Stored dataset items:
------------------------------------------------------------

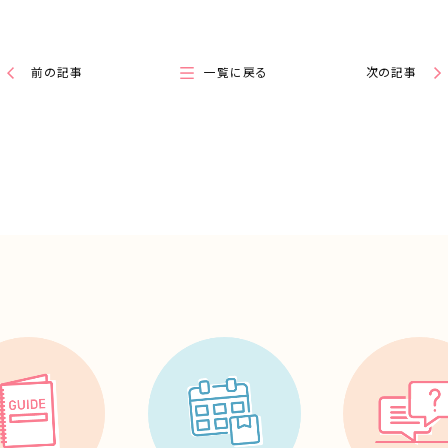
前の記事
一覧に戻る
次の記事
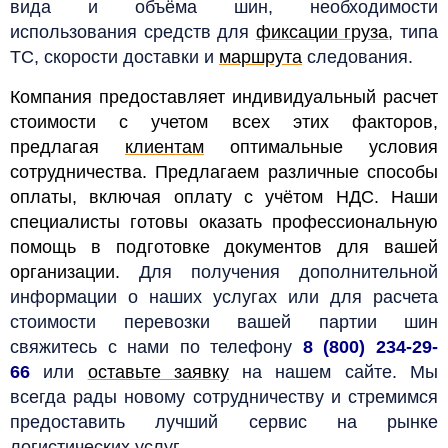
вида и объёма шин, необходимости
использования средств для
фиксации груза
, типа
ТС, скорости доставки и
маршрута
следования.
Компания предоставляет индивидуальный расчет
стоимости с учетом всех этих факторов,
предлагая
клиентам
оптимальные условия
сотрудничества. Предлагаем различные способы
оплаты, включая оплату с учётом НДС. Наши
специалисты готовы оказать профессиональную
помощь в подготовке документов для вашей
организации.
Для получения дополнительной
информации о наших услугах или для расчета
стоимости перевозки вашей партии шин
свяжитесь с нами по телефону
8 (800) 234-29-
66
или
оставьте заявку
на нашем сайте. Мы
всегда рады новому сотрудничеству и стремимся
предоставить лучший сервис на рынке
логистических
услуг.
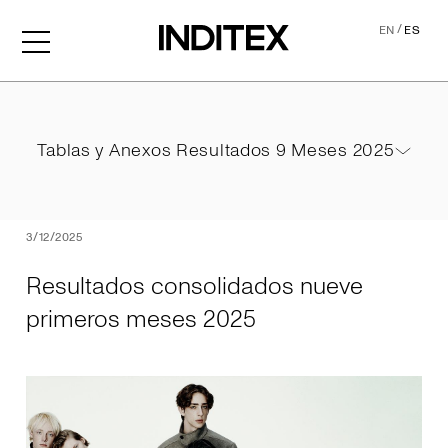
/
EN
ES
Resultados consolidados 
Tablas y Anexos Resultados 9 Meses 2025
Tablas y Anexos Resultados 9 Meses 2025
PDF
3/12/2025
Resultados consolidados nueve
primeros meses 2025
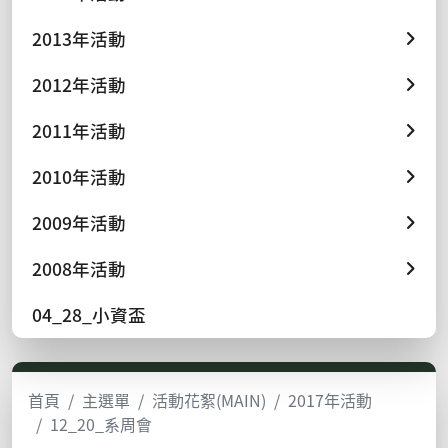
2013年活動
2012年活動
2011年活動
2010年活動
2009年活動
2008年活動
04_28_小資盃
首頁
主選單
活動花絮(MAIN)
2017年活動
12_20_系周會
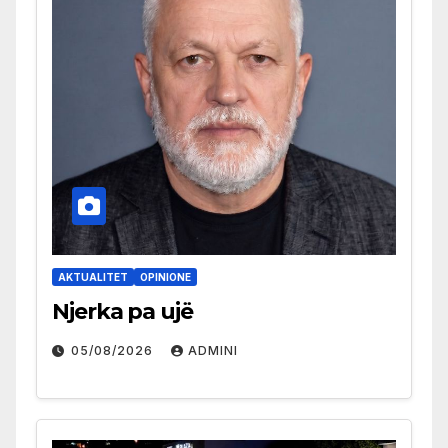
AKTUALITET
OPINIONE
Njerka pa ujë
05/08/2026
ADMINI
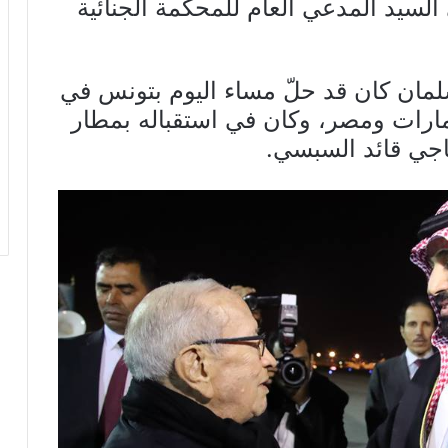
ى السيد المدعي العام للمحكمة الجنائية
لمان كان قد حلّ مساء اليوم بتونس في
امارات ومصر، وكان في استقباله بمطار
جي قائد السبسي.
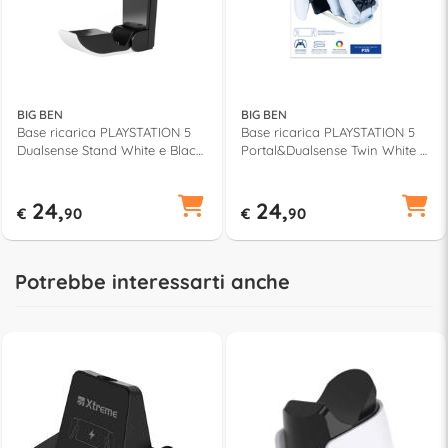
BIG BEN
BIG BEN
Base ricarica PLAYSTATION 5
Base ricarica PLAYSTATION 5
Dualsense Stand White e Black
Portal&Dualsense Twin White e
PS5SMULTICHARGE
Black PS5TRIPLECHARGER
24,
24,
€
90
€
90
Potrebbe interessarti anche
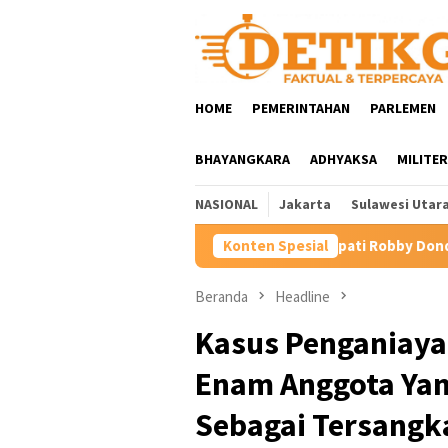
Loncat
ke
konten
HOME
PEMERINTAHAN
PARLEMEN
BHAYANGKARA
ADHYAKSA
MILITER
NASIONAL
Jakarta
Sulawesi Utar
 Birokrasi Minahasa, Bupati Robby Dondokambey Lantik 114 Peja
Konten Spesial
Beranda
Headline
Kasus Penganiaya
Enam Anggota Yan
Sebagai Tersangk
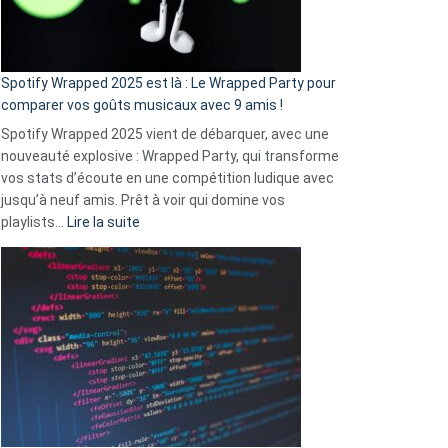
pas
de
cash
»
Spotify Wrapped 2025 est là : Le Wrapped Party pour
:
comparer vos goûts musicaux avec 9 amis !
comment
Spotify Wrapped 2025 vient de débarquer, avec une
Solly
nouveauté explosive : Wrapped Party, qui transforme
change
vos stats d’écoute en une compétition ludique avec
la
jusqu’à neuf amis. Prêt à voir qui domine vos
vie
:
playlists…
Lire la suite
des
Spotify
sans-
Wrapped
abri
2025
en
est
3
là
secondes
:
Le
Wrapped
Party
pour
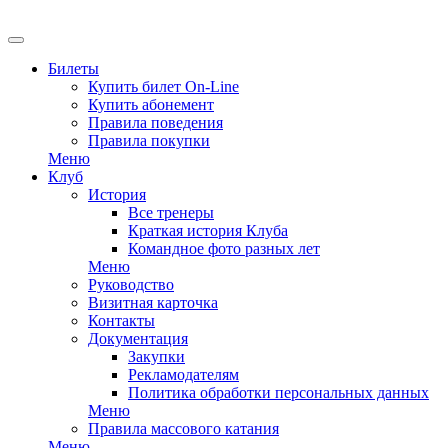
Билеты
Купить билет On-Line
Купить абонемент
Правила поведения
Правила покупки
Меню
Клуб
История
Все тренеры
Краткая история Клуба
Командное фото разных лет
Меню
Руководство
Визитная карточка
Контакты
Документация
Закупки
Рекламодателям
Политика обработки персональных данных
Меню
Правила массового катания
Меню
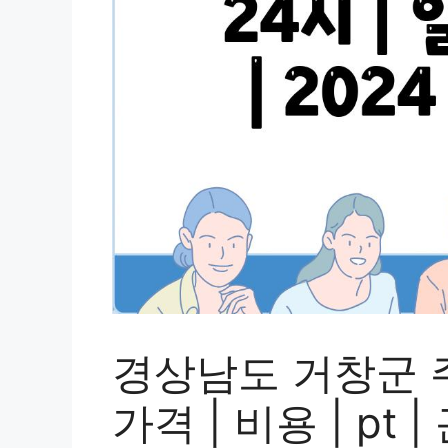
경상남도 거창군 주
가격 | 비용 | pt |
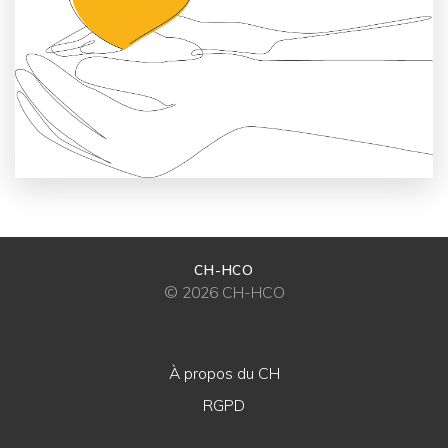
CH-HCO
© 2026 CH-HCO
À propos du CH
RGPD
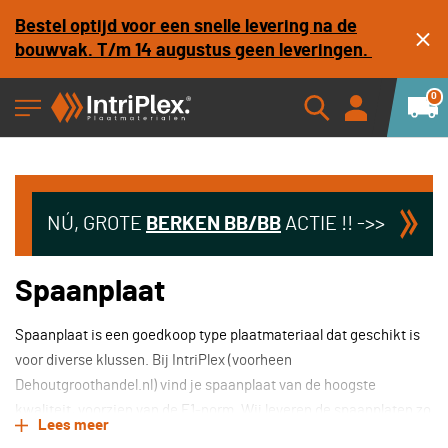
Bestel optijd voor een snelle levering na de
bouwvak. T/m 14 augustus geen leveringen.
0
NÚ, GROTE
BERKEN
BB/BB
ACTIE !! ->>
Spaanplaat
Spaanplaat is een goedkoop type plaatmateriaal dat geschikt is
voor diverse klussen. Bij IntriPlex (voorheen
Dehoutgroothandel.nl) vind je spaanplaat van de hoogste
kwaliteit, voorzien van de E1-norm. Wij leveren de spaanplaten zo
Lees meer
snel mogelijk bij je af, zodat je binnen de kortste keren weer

------------------------------------------------------------

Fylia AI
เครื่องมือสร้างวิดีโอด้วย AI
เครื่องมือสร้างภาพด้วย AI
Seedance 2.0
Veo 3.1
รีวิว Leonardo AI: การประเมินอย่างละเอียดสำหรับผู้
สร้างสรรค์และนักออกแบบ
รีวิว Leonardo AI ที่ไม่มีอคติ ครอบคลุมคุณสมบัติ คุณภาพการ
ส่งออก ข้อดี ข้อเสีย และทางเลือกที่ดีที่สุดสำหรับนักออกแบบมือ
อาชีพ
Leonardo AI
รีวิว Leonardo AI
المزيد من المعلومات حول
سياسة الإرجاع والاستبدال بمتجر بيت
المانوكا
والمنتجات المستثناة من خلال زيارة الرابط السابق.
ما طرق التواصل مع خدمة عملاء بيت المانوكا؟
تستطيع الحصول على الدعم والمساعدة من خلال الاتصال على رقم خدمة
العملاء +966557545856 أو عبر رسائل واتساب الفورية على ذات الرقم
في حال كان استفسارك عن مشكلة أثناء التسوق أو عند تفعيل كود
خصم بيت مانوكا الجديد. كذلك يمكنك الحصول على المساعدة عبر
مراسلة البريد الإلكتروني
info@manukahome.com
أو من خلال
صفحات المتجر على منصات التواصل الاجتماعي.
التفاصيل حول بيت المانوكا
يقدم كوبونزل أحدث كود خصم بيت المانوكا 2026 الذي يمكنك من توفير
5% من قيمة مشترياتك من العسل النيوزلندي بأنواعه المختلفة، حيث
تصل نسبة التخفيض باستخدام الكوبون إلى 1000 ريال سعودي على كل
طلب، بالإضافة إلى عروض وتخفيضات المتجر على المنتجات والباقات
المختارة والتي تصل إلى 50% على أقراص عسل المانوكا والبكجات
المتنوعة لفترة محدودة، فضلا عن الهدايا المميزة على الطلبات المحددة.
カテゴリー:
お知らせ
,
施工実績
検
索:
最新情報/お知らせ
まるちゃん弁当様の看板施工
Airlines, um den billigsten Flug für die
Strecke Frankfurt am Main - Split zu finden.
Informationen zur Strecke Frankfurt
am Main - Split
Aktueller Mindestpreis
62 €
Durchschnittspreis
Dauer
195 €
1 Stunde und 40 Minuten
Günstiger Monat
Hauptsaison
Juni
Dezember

------------------------------------------------------------

**What you will do:**
Scan the entries above for the string "خلال" and copy each line containing it.

**Written solution:**
والمنتجات المستثناة من خلال زيارة الرابط السابق.
تستطيع الحصول على الدعم والمساعدة من خلال الاتصال على رقم خدمة
أو من خلال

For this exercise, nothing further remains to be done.